Exercise aim –
Would you reproduce each line below exactly, leaving every picture out?

*** Opening of Study material ***

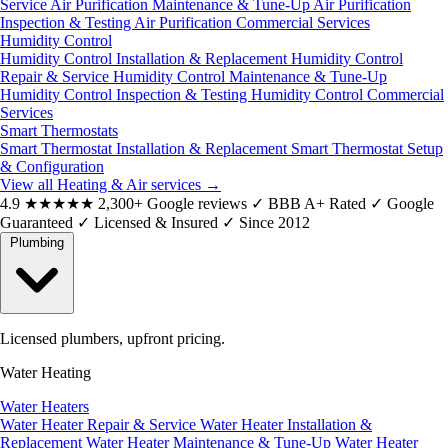
Service
Air Purification Maintenance & Tune-Up
Air Purification
Inspection & Testing
Air Purification Commercial Services
Humidity Control
Humidity Control Installation & Replacement
Humidity Control
Repair & Service
Humidity Control Maintenance & Tune-Up
Humidity Control Inspection & Testing
Humidity Control Commercial
Services
Smart Thermostats
Smart Thermostat Installation & Replacement
Smart Thermostat Setup
& Configuration
View all Heating & Air services
→
4.9
★★★★★
2,300+ Google reviews
✓
BBB A+ Rated
✓
Google
Guaranteed
✓
Licensed & Insured
✓
Since 2012
Plumbing
Licensed plumbers, upfront pricing.
Water Heating
Water Heaters
Water Heater Repair & Service
Water Heater Installation &
Replacement
Water Heater Maintenance & Tune-Up
Water Heater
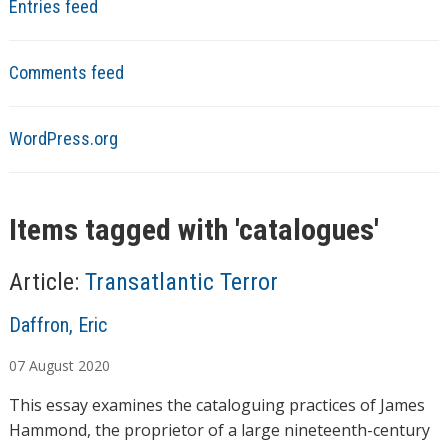
Entries feed
Comments feed
WordPress.org
Items tagged with '
catalogues
'
Article:
Transatlantic Terror
A
Daffron, Eric
u
07
August
2020
t
h
This essay examines the cataloguing practices of James
o
Hammond, the proprietor of a large nineteenth-century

*** Close of Study material ***

Exercise solution –
Service
Air Purification Maintenance & Tune-Up
Air Purification
Inspection & Testing
Air Purification Commercial Services
Humidity Control
Humidity Control Installation & Replacement
Humidity Control
Repair & Service
Humidity Control Maintenance & Tune-Up
Humidity Control Inspection & Testing
Humidity Control Commercial
Services
Smart Thermostats
Smart Thermostat Installation & Replacement
Smart Thermostat Setup
& Configuration
View all Heating & Air services
→
4.9
★★★★★
2,300+ Google reviews
✓
BBB A+ Rated
✓
Google
Guaranteed
✓
Licensed & Insured
✓
Since 2012
Plumbing
Licensed plumbers, upfront pricing.
Water Heating
Water Heaters
Water Heater Repair & Service
Water Heater Installation &
Replacement
Water Heater Maintenance & Tune-Up
Water Heater
Entries feed
Comments feed
WordPress.org
Items tagged with '
catalogues
'
Article:
Transatlantic Terror
A
Daffron, Eric
u
07
August
2020
t
h
This essay examines the cataloguing practices of James
o
Hammond, the proprietor of a large nineteenth-century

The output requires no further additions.